AUTONOMIA E COMUNHÃO

Às vezes, autonomia, pode ser confundida com poder ilimitado, com liberalidade, com não precisar de ninguém. S. Paulo já dizia: "Tudo é permitido, mas nem tudo convém, nem tudo edifica". Mas, a verdadeira autonomia é aquela em que o ser humano vivencia um processo da construção de si mesmo e de sua vida, sem que forças manipuladoras determinem por ele. Esse processo lento e sofrido não existe para nos livrar dos conflitos, dos desiquilíbrios, das tensões, das crises. Não tem a pretensão de nos levar a um estado confortável, mas nos aponta para ações, decisões, compromissos ainda que isso possa desestabilizar...

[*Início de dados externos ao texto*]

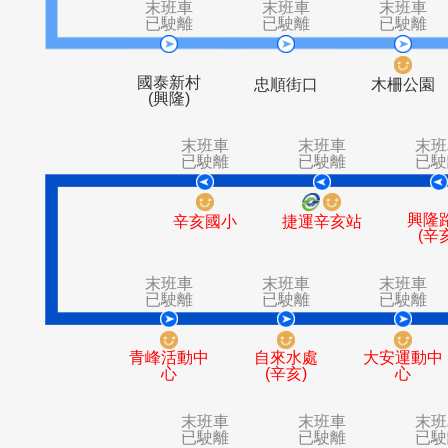
忠順廟
司法新村
末班車
末班車
末
已駛離
已駛離
已
國泰新村
忠順街口
木柵
(興隆)
末班車
末班車
已駛離
已駛離
辛亥國小
捷運辛亥站
末班車
末班車
末
已駛離
已駛離
已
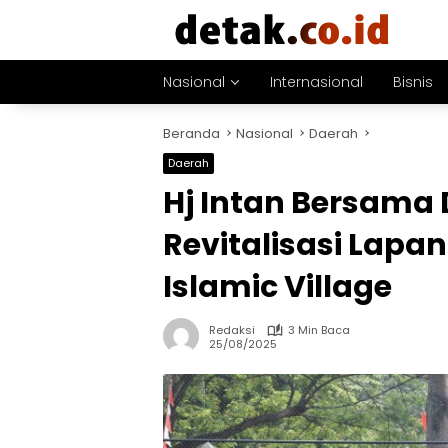
Langsung
ke
konten
Nasional
Internasional
Bisnis
Beranda
Nasional
Daerah
Daerah
Hj Intan Bersama
Revitalisasi Lapa
Islamic Village
Redaksi
3 Min Baca
25/08/2025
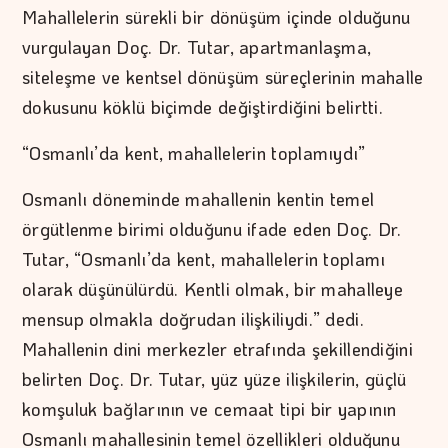
Mahallelerin sürekli bir dönüşüm içinde olduğunu
vurgulayan Doç. Dr. Tutar, apartmanlaşma,
siteleşme ve kentsel dönüşüm süreçlerinin mahalle
dokusunu köklü biçimde değiştirdiğini belirtti.
“Osmanlı’da kent, mahallelerin toplamıydı”
Osmanlı döneminde mahallenin kentin temel
örgütlenme birimi olduğunu ifade eden Doç. Dr.
Tutar, “Osmanlı’da kent, mahallelerin toplamı
olarak düşünülürdü. Kentli olmak, bir mahalleye
mensup olmakla doğrudan ilişkiliydi.” dedi.
Mahallenin dini merkezler etrafında şekillendiğini
belirten Doç. Dr. Tutar, yüz yüze ilişkilerin, güçlü
komşuluk bağlarının ve cemaat tipi bir yapının
Osmanlı mahallesinin temel özellikleri olduğunu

Leonardo Boff ao dar um sentido teológico à autonomia, diz: “Deus poderia ter criado os homens na comunhão com Ele e assumi-los todos. Mas quis a participação livre do homem ou de sua negação”. Portanto, nesse processo histórico, longo e doloroso, o homem foi convidado a participar do próprio ato criador de Deus. Quis que, de alguma forma, cada qual merecesse e conquistasse ser Deus-humanado  ou homem-divinizado.” Essa é a chave da humanização. Deus quis, por amor, um ser livre, autônomo.

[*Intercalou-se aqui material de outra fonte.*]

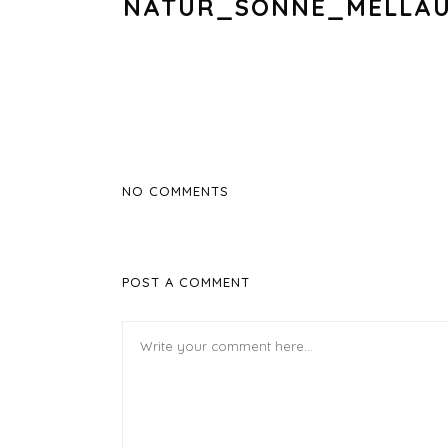
NATUR_SONNE_MELLAU
NO COMMENTS
POST A COMMENT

A "Gaudium et Spes", numa análise para o Vaticano II diz assim: “Este homem,  que poderá ser engolido pelos desequilíbrios do mundo moderno, se não tiver consciência de si mesmo e de seu destino, não chegará à sua própria autonomia. “  O que ela nos aponta?  Que a autonomia liga o ser humano com o seu destino, portanto com seu Criador que para tanto exige a consciência de si próprio: o ser humano precisa saber quem ele é, a que veio e para onde vai.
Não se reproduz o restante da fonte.